Dans tous les cas, le juge tient compte de l’équité ou de la situation économique de la partie condamnée. Il peut, même d’office, pour des raisons tirées des mêmes considérations, dire qu’il n’y a pas lieu à ces condamnations. Néanmoins, s’il alloue une somme au titre du 2° du présent article, celle-ci ne peut être inférieure à la part contributive de l’Etat.
L’équité ne s’oppose pas à ce que Monsieur [M] [Y] soit condamné au paiement de la somme de 800,00 € en application de l’article 700 du code de procédure civile.

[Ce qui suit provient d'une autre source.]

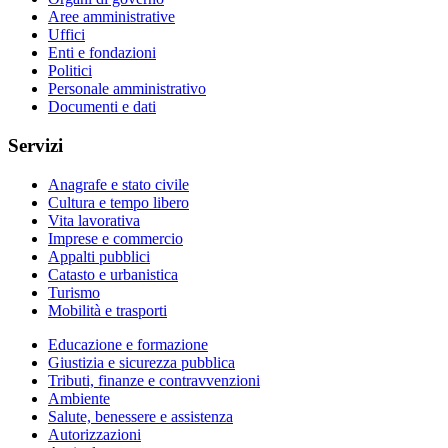
Aree amministrative
Uffici
Enti e fondazioni
Politici
Personale amministrativo
Documenti e dati
Servizi
Anagrafe e stato civile
Cultura e tempo libero
Vita lavorativa
Imprese e commercio
Appalti pubblici
Catasto e urbanistica
Turismo
Mobilità e trasporti
Educazione e formazione
Giustizia e sicurezza pubblica
Tributi, finanze e contravvenzioni
Ambiente
Salute, benessere e assistenza
Autorizzazioni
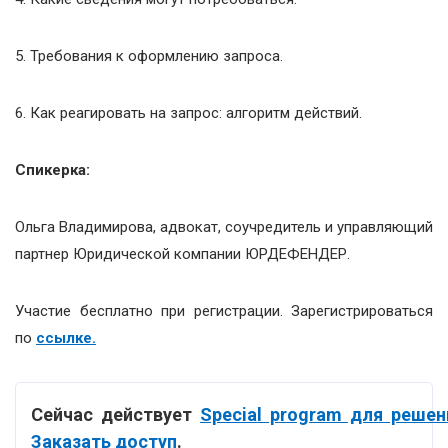
5. Требования к оформлению запроса.
6. Как реагировать на запрос: алгоритм действий.
Спикерка:
Ольга Владимирова, адвокат, соучредитель и управляющий
партнер Юридической компании ЮРДЕФЕНДЕР.
Участие бесплатно при регистрации. Зарегистрироваться
по
ссылке.
Сейчас действует
Special program для решен
Заказать доступ
.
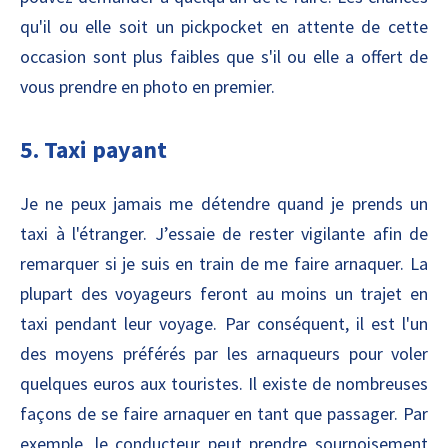
qu'il ou elle soit un pickpocket en attente de cette
occasion sont plus faibles que s'il ou elle a offert de
vous prendre en photo en premier.
5. Taxi payant
Je ne peux jamais me détendre quand je prends un
taxi à l'étranger. J’essaie de rester vigilante afin de
remarquer si je suis en train de me faire arnaquer. La
plupart des voyageurs feront au moins un trajet en
taxi pendant leur voyage. Par conséquent, il est l'un
des moyens préférés par les arnaqueurs pour voler
quelques euros aux touristes. Il existe de nombreuses
façons de se faire arnaquer en tant que passager. Par
exemple, le conducteur peut prendre sournoisement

Sur l’exécution provisoire
Il convient de rappeler que la présente décision est exécutoire par provision en application de l’article 514 du code de procédure civile, sans qu’aucun motif ne justifie qu’elle soit écartée.
PAR CES MOTIFS,
Le Tribunal, statuant publiquement par jugement contradictoire, en premier ressort, et mis à disposition au greffe,
CONDAMNE Monsieur [M] [Y] à payer au SYNDICAT DES COPROPRIETAIRES DE LA RESIDENCE BITERROISE représenté par son syndic en exercice, la société GOLF & PATRIMOINE la somme de 6.053,95 € (six mille cinquante-trois euros et quatre-vingt-quinze centimes) au titre de sa quote-part de charges de copropriété due au 12 février 2025 outre intérêts au taux légal à compter du 11 janvier 2024 et à compter de la signification de la présente décision pour le surplus ;
CONDAMNE Monsieur [M] [Y] à payer au SYNDICAT DES COPROPRIETAIRES DE LA RESIDENCE BITERROISE représenté par son syndic en exercice, la société GOLF & PATRIMOINE la somme de 33,00 € (trente rois euros) au titre des frais nécessaires au recouvrement des charges de copropriété;
CONDAMNE Monsieur [M] [Y] à payer au SYNDICAT DES COPROPRIETAIRES DE LA RESIDENCE BITERROISE représenté par son syndic en exercice, la société GOLF & PATRIMOINE la somme de 620 euros à titre de dommages et intérêts;
DIT que les sommes dues pourront être payées en 23 mensualités d’un montant de 250,00 € chacune et une 24ème mensualité d’un montant égal au solde, intérêts au taux légal compris ;
DIT que le premier versement devra intervenir au plus tard le 15ème jour suivant la signification du présent jugement ;
DIT qu’à défaut de paiement d’une seule mensualité à bonne date, le solde restant dû sera immédiatement exigible ;
DEBOUTE le SYNDICAT DES COPROPRIETAIRES DE LA RESIDENCE BITERROISE représenté par son syndic en exercice, la société GOLF & PATRIMOINE du surplus de ses demandes,
DEBOUTE Monsieur [M] [Y] de sa demande d’ordonner une mesure d’expertise judiciaire au contradictoire de toutes les parties ;
DEBOUTE Monsieur [M] [Y] de sa demande d’enjoindre au SYNDICAT DES COPROPRIETAIRES DE LA RESIDENCE BITERROISE de respecter ses obligations d’entretien et de conservation des parties communes ;
DEBOUTE Monsieur [M] [Y] de sa demande de rejeter la demande du SYNDICAT DES COPROPRIETAIRES DE LA RESIDENCE BITERROISE au titre de sa prétendue résistance abusive;
CONDAMNE Monsieur [M] [Y] à payer au SYNDICAT DES COPROPRIETAIRES DE LA RESIDENCE BITERROISE la somme de 800,00 € (huit-cents euros) en application de l’article 700 du code de procédure civile ;
CONDAMNE Monsieur [M] [Y] aux entiers dépens de la présente instance ;
RAPPELLE que la présente décision est exécutoire par provision.
Ainsi jugé et prononcé le NEUF MAI DEUX MILLE VINGT CINQ, par décision mise à disposition au greffe, les parties en ayant été préalablement avisées dans les conditions prévues au deuxième alinéa de l’article 450 du code de procédure civile.